The International Committee for the Red Cross called on Monday for Lebanon’s health care system to be protected after reports that Israeli strikes hit medical staff during fighting between Israel and Hezbollah.
“I really… appeal for the protection of healthcare workers, for ambulances, for hospitals, for primary health centres,” said Nicolas Von Arx, the ICRC’s regional director for the Near and Middle East.
“Attacks on health facilities are deeply worrying,” he added.
Such strikes mean “a hospital that doesn’t function anymore. That means thousands, tens of thousands of people who cannot get healthcare, who cannot deliver in a safe place, who cannot get their wounds treated,” he said.
After nearly a year of cross-border fire, Israel on September 23 dramatically escalated its air strikes targeting Lebanese militant group Hezbollah in Lebanon.

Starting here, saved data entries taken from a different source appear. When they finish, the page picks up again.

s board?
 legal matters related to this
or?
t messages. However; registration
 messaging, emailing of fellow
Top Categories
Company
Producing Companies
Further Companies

At least 1,315 people have been killed since, according to an AFP tally of health ministry figures, though the real number is likely to be higher.

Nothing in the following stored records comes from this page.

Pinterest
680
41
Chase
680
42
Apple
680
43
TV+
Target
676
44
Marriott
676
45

The Israeli strikes — concentrated mostly on the south and east of the country, as well as the heavily populated southern suburbs of Beirut — have forced 1.2 million from their homes.
Of the 207 primary health care centres in Lebanon’s conflict areas, 100 are now closed due to the escalating violence, the World Health Organization says.
Five hospitals have shut “as a result of structural damage following attacks”, while attacks on health workers and facilities in Lebanon have caused almost 100 deaths in a year.
“We are very, very concerned about the displacements, about the functioning of health care systems, about the continuous suffering now in Lebanon,” Von Arx said.
He said the ICRC’s priority was shipping in aid and supporting a health sector already battered by five years of economic crisis, and helping to set up trauma units in Beirut and in east Lebanon.
Von Arx added that ICRC now had problems working in southern Lebanon.
“It’s very difficult to get there,” he said.
He spoke on the day an Israeli strike hit an east Lebanon town as an aid convoy drove through it, injuring one of its drivers, according to a governor and official media.
“Humanitarian workers should be respected, must be respected, so that they can do their vital work”, Von Arx said.